British fashion designer

William Tempest is a British fashion designer.

==Early life==
Tempest was born in Crewe, UK, and studied for a National Diploma in Fashion Design & Textiles at Mid Cheshire College. He moved to London at the age of 18 to study at the London College of Fashion.

==Career==
He has worked for designers Giles Deacon in London and Jean-Charles de Castelbajac in Paris. Tempest was selected by Donatella Versace to show his first collection at London Fashion Week, as part of the Fashion Fringe at Covent Garden initiative created by Colin McDowell. The following year he made his debut at New York Fashion Week and received the WGSN Global Fashion Award for Best Emerging Brand & Retailer, and presented to him by Fern Mallis. His collection was immediately picked up by retailers, including Browns and Harrods, London. His designs have been worn by Kate Moss, Rihanna, Victoria Beckham and Emma Watson, among others.

== Collaborations ==
Tempest has been featured in publications such as Vogue, Elle, The Wall Street Journal, GQ, InStyle and i:D, and also featured in The Sunday Times Young Power List.
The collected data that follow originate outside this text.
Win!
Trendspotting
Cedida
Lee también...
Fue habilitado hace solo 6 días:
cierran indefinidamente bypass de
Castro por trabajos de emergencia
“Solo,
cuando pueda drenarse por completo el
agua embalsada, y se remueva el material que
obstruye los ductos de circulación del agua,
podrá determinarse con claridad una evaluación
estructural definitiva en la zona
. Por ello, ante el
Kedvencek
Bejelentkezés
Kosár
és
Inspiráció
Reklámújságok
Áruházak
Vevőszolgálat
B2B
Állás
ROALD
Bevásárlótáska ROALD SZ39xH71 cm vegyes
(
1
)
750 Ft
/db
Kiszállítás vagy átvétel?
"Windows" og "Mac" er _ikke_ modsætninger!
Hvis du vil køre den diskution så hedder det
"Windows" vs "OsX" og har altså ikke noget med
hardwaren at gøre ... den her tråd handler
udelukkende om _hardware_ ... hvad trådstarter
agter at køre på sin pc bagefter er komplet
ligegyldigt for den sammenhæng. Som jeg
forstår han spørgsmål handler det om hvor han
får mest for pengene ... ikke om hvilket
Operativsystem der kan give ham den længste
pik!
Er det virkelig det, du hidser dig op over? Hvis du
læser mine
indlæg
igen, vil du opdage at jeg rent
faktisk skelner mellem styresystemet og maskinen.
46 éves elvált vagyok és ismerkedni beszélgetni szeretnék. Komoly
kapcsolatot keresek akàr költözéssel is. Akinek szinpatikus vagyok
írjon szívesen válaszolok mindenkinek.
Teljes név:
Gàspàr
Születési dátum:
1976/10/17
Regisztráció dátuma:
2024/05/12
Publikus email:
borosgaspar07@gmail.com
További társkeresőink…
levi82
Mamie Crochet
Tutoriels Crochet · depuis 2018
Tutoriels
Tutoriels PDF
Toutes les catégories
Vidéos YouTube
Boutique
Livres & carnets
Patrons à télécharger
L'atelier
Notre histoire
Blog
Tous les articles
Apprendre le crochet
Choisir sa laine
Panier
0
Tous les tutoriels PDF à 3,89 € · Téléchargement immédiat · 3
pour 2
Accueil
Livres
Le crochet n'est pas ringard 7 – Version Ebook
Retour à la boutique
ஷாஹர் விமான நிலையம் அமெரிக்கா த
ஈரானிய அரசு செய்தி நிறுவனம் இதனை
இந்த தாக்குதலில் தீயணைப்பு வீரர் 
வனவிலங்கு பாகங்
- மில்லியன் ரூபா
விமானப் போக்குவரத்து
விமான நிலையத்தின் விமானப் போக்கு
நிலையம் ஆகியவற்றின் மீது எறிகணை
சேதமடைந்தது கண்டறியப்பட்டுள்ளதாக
His collaborative projects have included a collection for the high street store River Island; an art installation at London’s Kensington Palace alongside designer Vivienne Westwood; as well as a swimwear collection with W Hotels; and a charity project for Sport Relief. Tempest has also been a judge on Britain’s Next Top Model and curated an exhibition on sustainable urban design with Mercedes-Benz.